Au bout d’un an, une main en moins, le chômage qui tire à sa fin, Robert va s’inscrire comme prestataire de l’aide sociale. En revenant des bureaux du gouvernement, il en profite pour s’acheter une p’tite 24, histoire de faire passer le motton. Il rentre chez lui qui n’est plus à lui, puisque sa maison a été reprise par la banque et qu’il doit déménager. En chambre. Robert n’a plus le téléphone. Il sort sur son balcon et crie à pleins poumons. «Maudit câlisse de monde pourri de gangs d’enfants de chienne d’exploiteurs de mangeux de marde de René Angélil castré de Céline Dion à marde, c’est toute de la marde de Bouchard à Chrétien des Expos aux Canadiens pas de couilles à c’te maudite ville d’émigrés puants qui prennent nos jobs puis nos femmes…»
Robert retourne dans sa chambre. Il attrape le cordon du chiffon qui tient lieu de rideau, en fait une potence et se pend. Pimpon! Pimpon! Le car de reportage de la télévision arrive en quatrième vitesse. Gros plan des yeux révulsés, musique d’ambiance. Robert a un rictus en forme de «mange d’la marde». Consigne du reporter: «Envoye Méo, shoote la bave sur le menton.» Montage Musique-Plus. La misère dans toute son horreur. Fait divers qui nous dit «d’aller chier». Exercice prétendument nécessaire d’étalage de la misère. Une recherchiste d’une émission qu’on dit de gauche, critique et essentielle tombe sur le topo…
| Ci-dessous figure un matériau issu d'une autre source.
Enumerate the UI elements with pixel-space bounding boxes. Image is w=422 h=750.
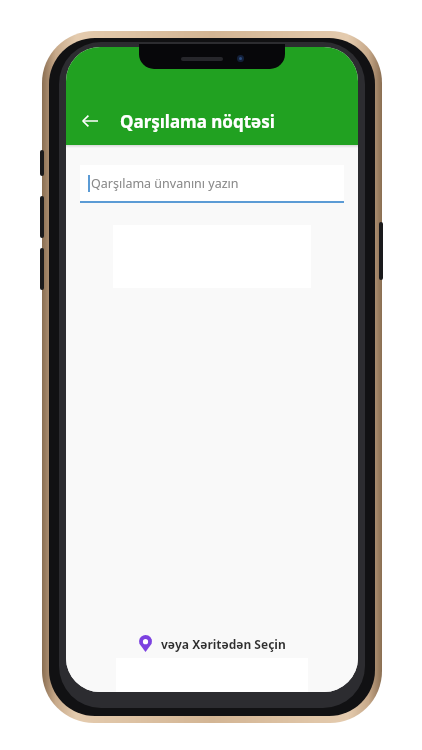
staticText: vəya Xəritədən Seçin <box>161 636 286 652</box>
staticText: Qarşılama nöqtəsi <box>120 110 275 133</box>
button[interactable]: Qarşılama ünvanını yazın <box>80 165 344 203</box>
button[interactable]: Back <box>70 101 110 141</box>
staticText: Qarşılama ünvanını yazın <box>91 175 239 192</box>
button[interactable]: vəya Xəritədən Seçin <box>139 635 286 652</box>
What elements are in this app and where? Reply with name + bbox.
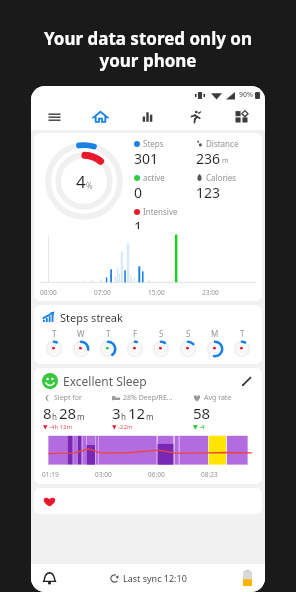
staticText: 1 (134, 217, 143, 229)
staticText: ▼ -4h 12m (43, 423, 73, 431)
button[interactable]: Home (77, 102, 124, 130)
button[interactable]: F (125, 328, 145, 359)
button[interactable]: T (44, 328, 64, 359)
staticText: 06:00 (148, 470, 201, 479)
staticText: 3 (112, 403, 121, 423)
staticText: Steps streak (60, 310, 123, 325)
staticText: 0 (134, 183, 143, 202)
staticText: Slept for (54, 393, 82, 403)
staticText: m (146, 411, 154, 422)
staticText: Last sync 12:10 (123, 572, 187, 584)
staticText: 236 (196, 149, 221, 168)
staticText: % (86, 180, 93, 191)
staticText: M (211, 328, 219, 339)
staticText: Excellent Sleep (63, 373, 147, 389)
button[interactable]: More (218, 102, 265, 130)
staticText: 28% Deep/RE... (123, 393, 173, 403)
staticText: m (77, 411, 85, 422)
button[interactable]: T (98, 328, 118, 359)
button[interactable]: T (232, 328, 252, 359)
staticText: Avg rate (204, 393, 232, 403)
staticText: 08:23 (201, 470, 254, 479)
staticText: 00:00 (40, 288, 94, 297)
staticText: 4 (76, 170, 86, 193)
button[interactable]: S (178, 328, 198, 359)
staticText: 90% (239, 90, 253, 100)
staticText: 8 (43, 403, 52, 423)
button[interactable]: Excellent Sleep (34, 368, 262, 484)
staticText: 15:00 (148, 288, 202, 297)
staticText: h (52, 411, 57, 422)
staticText: W (77, 328, 85, 339)
staticText: Your data stored only on your phone (10, 27, 286, 72)
button[interactable]: Menu (31, 102, 77, 130)
staticText: Distance (206, 138, 239, 149)
staticText: 23:00 (202, 288, 256, 297)
button[interactable]: Alarms (31, 564, 67, 592)
staticText: T (240, 328, 245, 339)
staticText: 01:19 (42, 470, 95, 479)
staticText: T (106, 328, 111, 339)
staticText: 07:00 (94, 288, 148, 297)
staticText: Calories (206, 172, 237, 183)
button[interactable]: Activity (171, 102, 218, 130)
staticText: 03:00 (95, 470, 148, 479)
staticText: F (133, 328, 138, 339)
staticText: ▼ -22m (112, 423, 133, 431)
button[interactable]: Last sync 12:10 (67, 564, 229, 592)
button[interactable]: Statistics (124, 102, 171, 130)
button[interactable] (34, 488, 262, 514)
staticText: h (121, 411, 126, 422)
staticText: active (143, 172, 165, 183)
staticText: 28 (59, 403, 77, 423)
button[interactable]: Steps streak (34, 305, 262, 364)
staticText: S (159, 328, 164, 339)
staticText: 301 (134, 149, 159, 168)
staticText: S (186, 328, 191, 339)
button[interactable]: M (205, 328, 225, 359)
staticText: Steps (143, 138, 164, 149)
staticText: 12 (128, 403, 146, 423)
staticText: m (222, 156, 229, 166)
button[interactable]: W (71, 328, 91, 359)
button[interactable]: Battery (229, 564, 265, 592)
button[interactable]: S (151, 328, 171, 359)
button[interactable]: 4 (34, 133, 262, 301)
staticText: 123 (196, 183, 221, 202)
staticText: T (52, 328, 57, 339)
staticText: 58 (193, 403, 211, 423)
staticText: ▼ -4 (193, 423, 205, 431)
staticText: Intensive (143, 206, 178, 217)
button[interactable]: Edit (238, 373, 254, 389)
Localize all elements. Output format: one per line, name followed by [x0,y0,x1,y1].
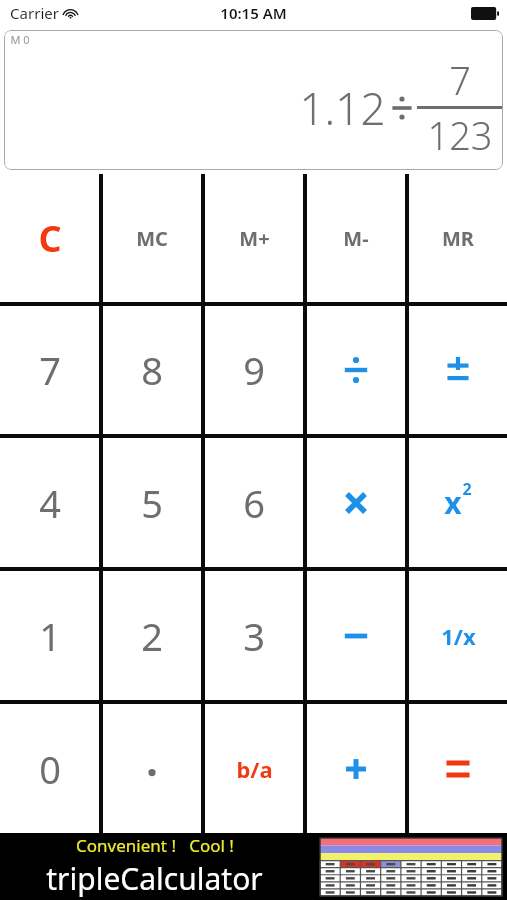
staticText: 7 [39,344,61,396]
staticText: 1.12 [299,78,386,138]
staticText: 1 [39,610,61,662]
staticText: MR [442,225,474,252]
button[interactable]: 1/x [409,571,507,700]
staticText: M+ [239,225,270,252]
button[interactable]: 9 [205,306,303,434]
button[interactable]: MR [409,174,507,302]
staticText: 5 [141,477,163,529]
staticText: 6 [243,477,265,529]
button[interactable]: MC [103,174,201,302]
staticText: 1/x [441,621,476,651]
button[interactable]: 1 [0,571,99,700]
staticText: 10:15 AM [220,3,287,23]
button[interactable]: 0 [0,704,99,833]
button[interactable]: 5 [103,438,201,567]
staticText: 4 [39,477,61,529]
button[interactable]: + [307,704,405,833]
button[interactable]: C [0,174,99,302]
staticText: M 0 [10,32,30,47]
button[interactable]: 8 [103,306,201,434]
staticText: 8 [141,344,163,396]
staticText: Carrier [10,3,59,23]
button[interactable]: 6 [205,438,303,567]
staticText: Convenient ! Cool ! [76,834,234,857]
button[interactable]: M+ [205,174,303,302]
button[interactable]: x² [409,438,507,567]
button[interactable]: ÷ [307,306,405,434]
button[interactable]: 3 [205,571,303,700]
staticText: MC [136,225,168,252]
staticText: C [38,214,62,263]
staticText: 2 [141,610,163,662]
button[interactable]: − [307,571,405,700]
button[interactable]: = [409,704,507,833]
button[interactable]: 4 [0,438,99,567]
button[interactable]: × [307,438,405,567]
staticText: b/a [236,754,273,784]
button[interactable]: Convenient ! Cool ! [0,833,507,900]
button[interactable]: 7 [0,306,99,434]
button[interactable]: M- [307,174,405,302]
staticText: 7 [449,54,471,106]
button[interactable]: b/a [205,704,303,833]
staticText: 9 [243,344,265,396]
staticText: 123 [427,109,493,161]
staticText: tripleCalculator [46,858,263,899]
staticText: 0 [39,743,61,795]
staticText: x [444,482,462,523]
staticText: M- [343,225,369,252]
button[interactable]: ± [409,306,507,434]
staticText: 2 [462,478,472,500]
staticText: 3 [243,610,265,662]
button[interactable]: 2 [103,571,201,700]
button[interactable]: . [103,704,201,833]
Robert Gillet a invité Arthur, Proulx et tout ce que les médias québécois comptent de libérateurs, de démocrates, entendons ici de gens de paroles, mais surtout d’invectives. Gilles Untel prend le micro. «Les hosties de mangeux de marde de câlisses d’enfants de chiennes d’égorgeurs de société de pelleteux de nuages de B.S. puants qui font des déficits avec nos taxes d’enfants de marde écourante!» Un coup de feu retentit dans la foule…
Dans cette assemblée de têtes d’oufs où l’on croit participer à la marche inexorable vers la liberté, un homme à tête d’homme s’est levé. Il a tiré un coup en l’air, pour faire taire tout le monde, avec un fusil en forme d’esprit. Les autres le regardent comme s’il avait la tête d’un tueur de masse. L’homme à tête d’homme sourit, ouvre son manteau chargé de dynamite et tire sur la ficelle qui dépasse de sa poche. Tout explose. La démocratie du «va chier mange d’la marde» monte au ciel en fumée.
La liberté ne fait pas que parler, elle met le doigt sur le mensonge. Elle chuchote et a besoin de temps. Elle connaît toute la force répressive d’une fausse tolérance qui s’accommode des insultes. Les philistins des médias ont le derrière en cul-de-sac, ils chient des mots dans la cuvette des rêves évanouis. Leur raison est celle de celui qui force le plus fort. Menteurs et faiseurs d’image sont leurs amis.